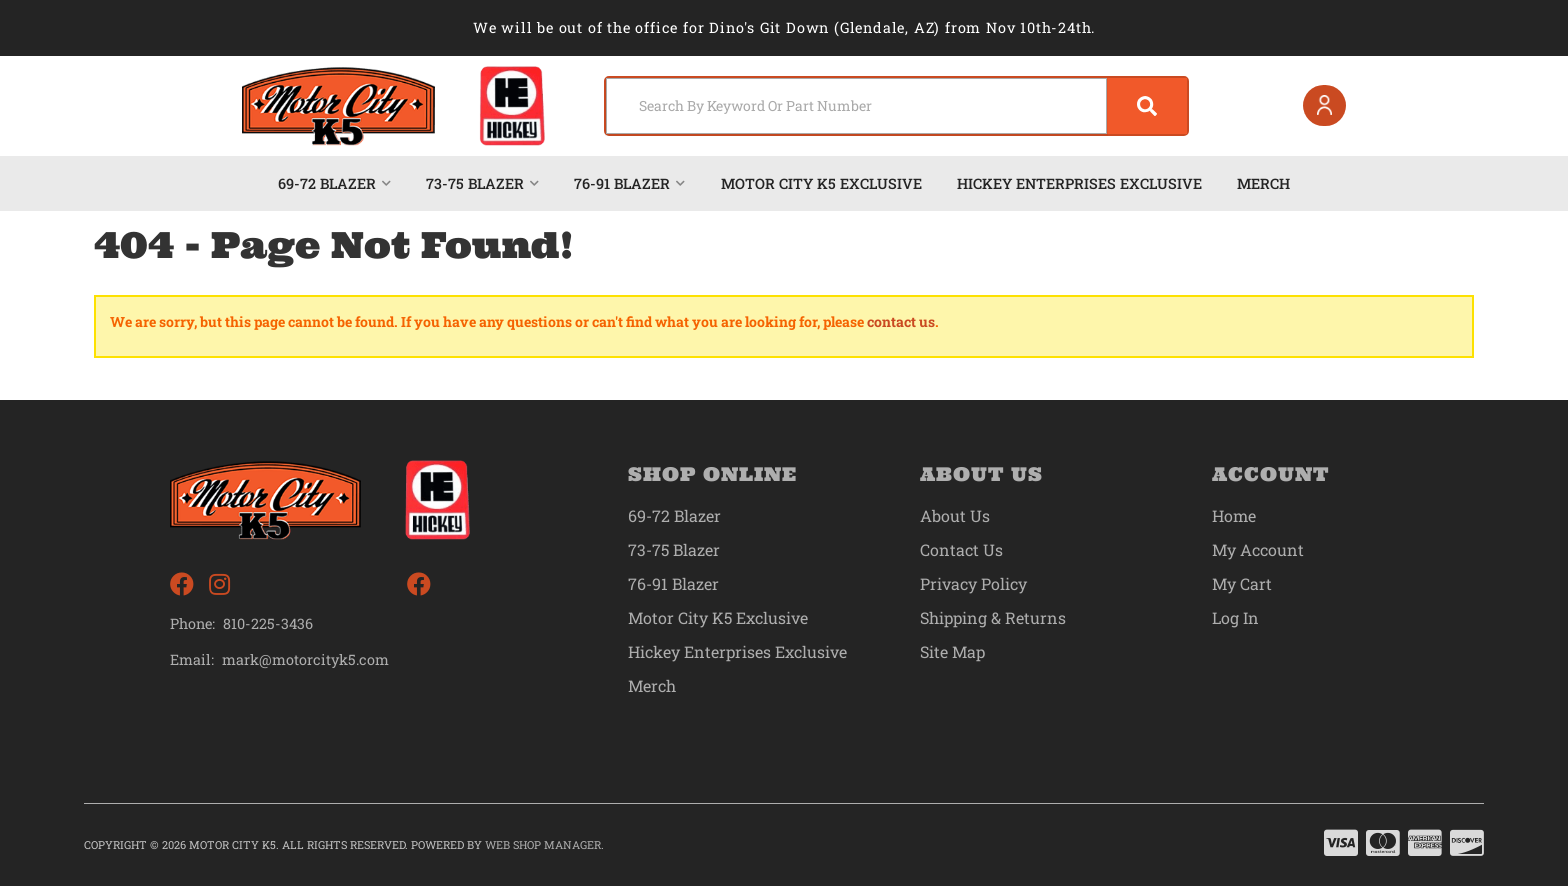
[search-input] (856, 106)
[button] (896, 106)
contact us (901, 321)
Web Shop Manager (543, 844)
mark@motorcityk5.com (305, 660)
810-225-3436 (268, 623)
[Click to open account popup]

Requirement = Lines from the one that contains "[button] (896, 106)" through the final line of the entries must be duplicated exactly, and no other lines.

Result =
[button] (896, 106)
contact us (901, 321)
Web Shop Manager (543, 844)
mark@motorcityk5.com (305, 660)
810-225-3436 (268, 623)
[Click to open account popup]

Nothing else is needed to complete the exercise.